▶ **ACTIVITY**
Both the line below containing "You are a GUI agent. The screenshot is 1134×1230." and the line containing "Справочници (506, 86)", along with every line between them, should be repeated exactly; no other line belongs in the answer.

***** INFORMATION

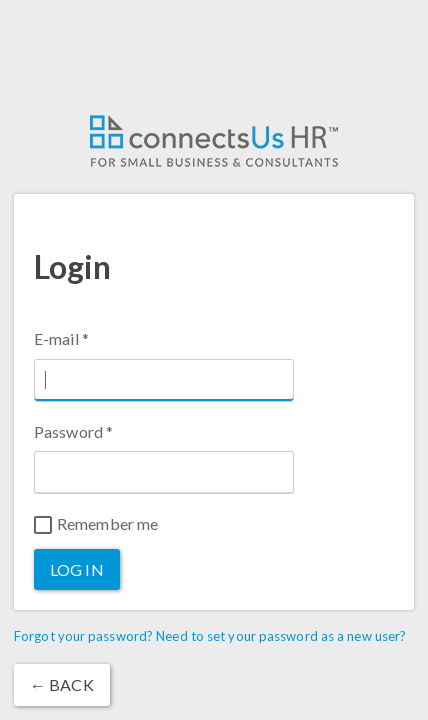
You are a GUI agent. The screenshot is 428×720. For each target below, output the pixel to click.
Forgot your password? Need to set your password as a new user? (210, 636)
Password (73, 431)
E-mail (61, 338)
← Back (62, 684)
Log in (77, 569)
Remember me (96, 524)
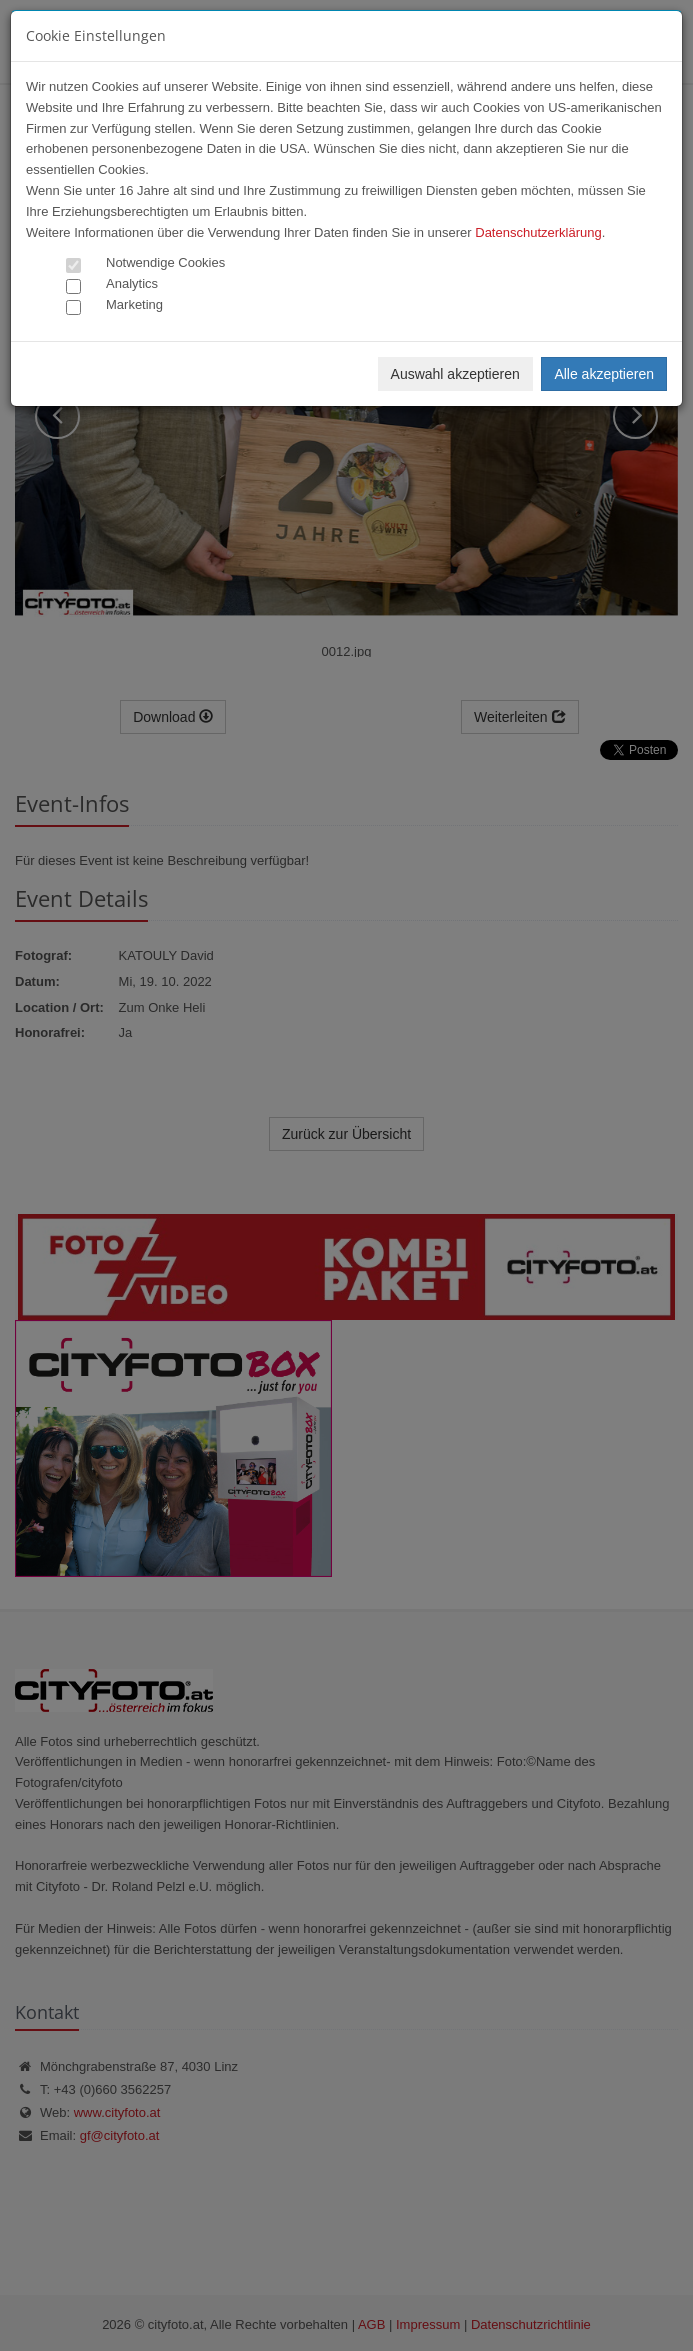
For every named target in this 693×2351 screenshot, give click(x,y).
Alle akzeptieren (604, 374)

**********
***** INFORMATION

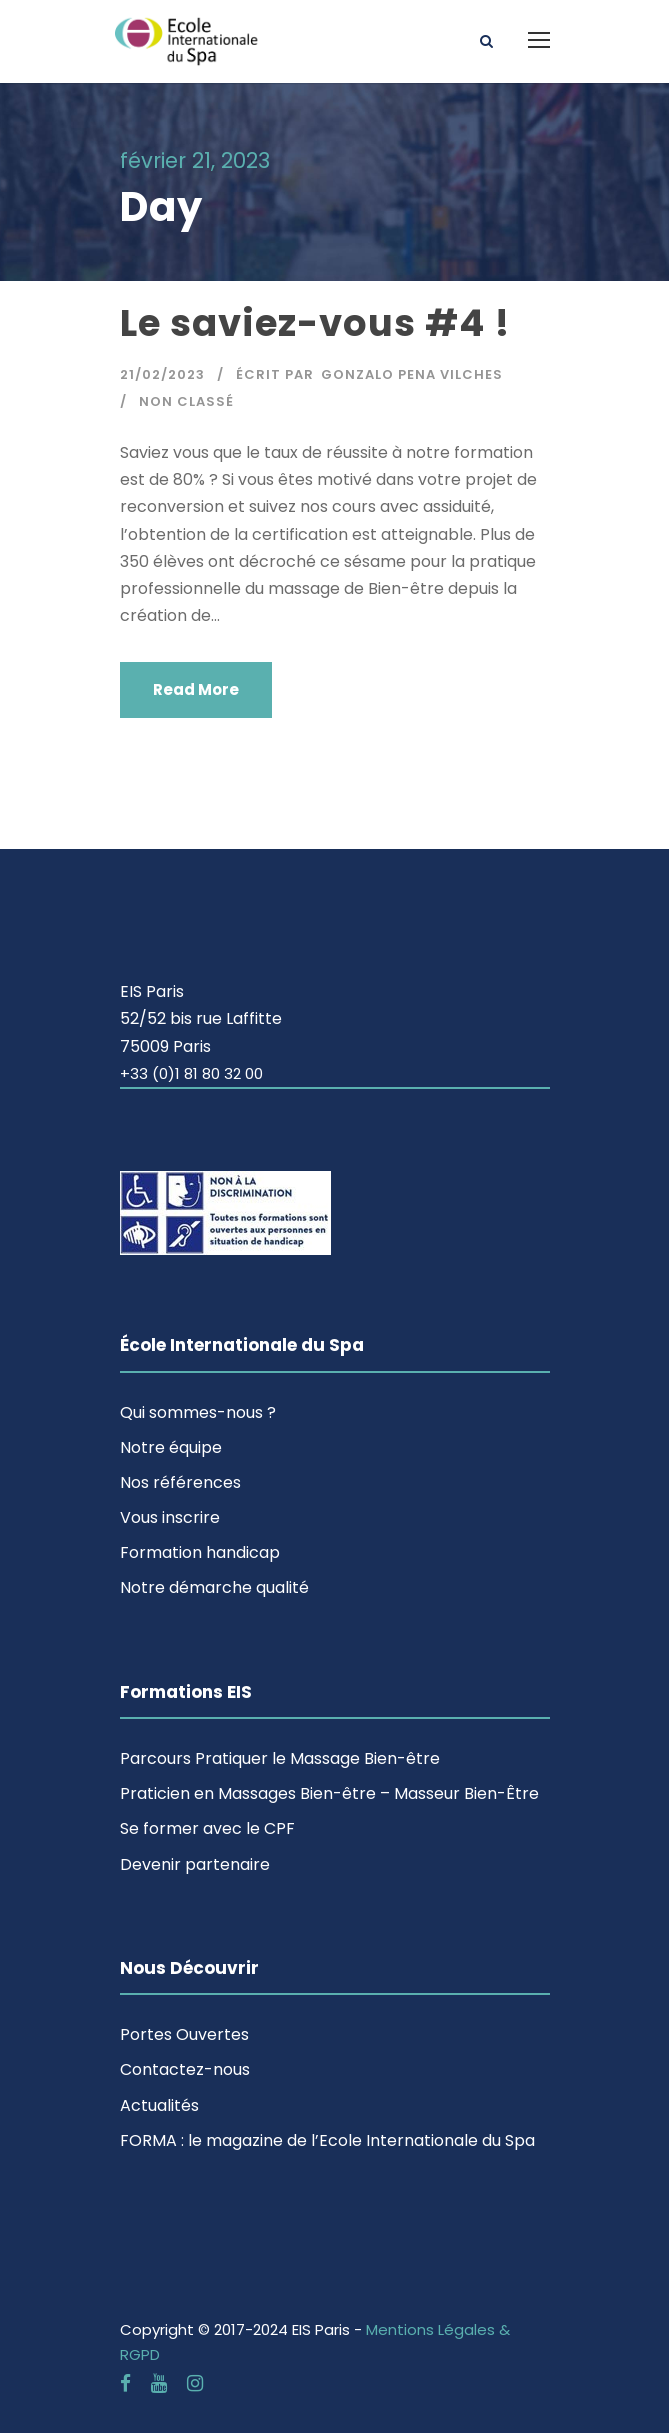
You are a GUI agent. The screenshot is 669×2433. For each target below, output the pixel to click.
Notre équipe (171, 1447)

**********
***** INFORMATION

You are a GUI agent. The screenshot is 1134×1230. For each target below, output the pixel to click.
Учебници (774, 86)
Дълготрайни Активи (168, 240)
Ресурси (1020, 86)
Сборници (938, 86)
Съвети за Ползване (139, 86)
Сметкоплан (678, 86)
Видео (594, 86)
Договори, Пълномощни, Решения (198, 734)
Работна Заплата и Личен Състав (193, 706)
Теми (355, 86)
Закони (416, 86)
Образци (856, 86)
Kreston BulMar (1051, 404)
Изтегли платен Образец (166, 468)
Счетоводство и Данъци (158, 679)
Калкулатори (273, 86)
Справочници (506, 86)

**********

▶ **ANSWER TO THE PROBLEM**
You are a GUI agent. The screenshot is 1134×1230. For each target below, output the pixel to click.
Учебници (774, 86)
Дълготрайни Активи (168, 240)
Ресурси (1020, 86)
Сборници (938, 86)
Съвети за Ползване (139, 86)
Сметкоплан (678, 86)
Видео (594, 86)
Договори, Пълномощни, Решения (198, 734)
Работна Заплата и Личен Състав (193, 706)
Теми (355, 86)
Закони (416, 86)
Образци (856, 86)
Kreston BulMar (1051, 404)
Изтегли платен Образец (166, 468)
Счетоводство и Данъци (158, 679)
Калкулатори (273, 86)
Справочници (506, 86)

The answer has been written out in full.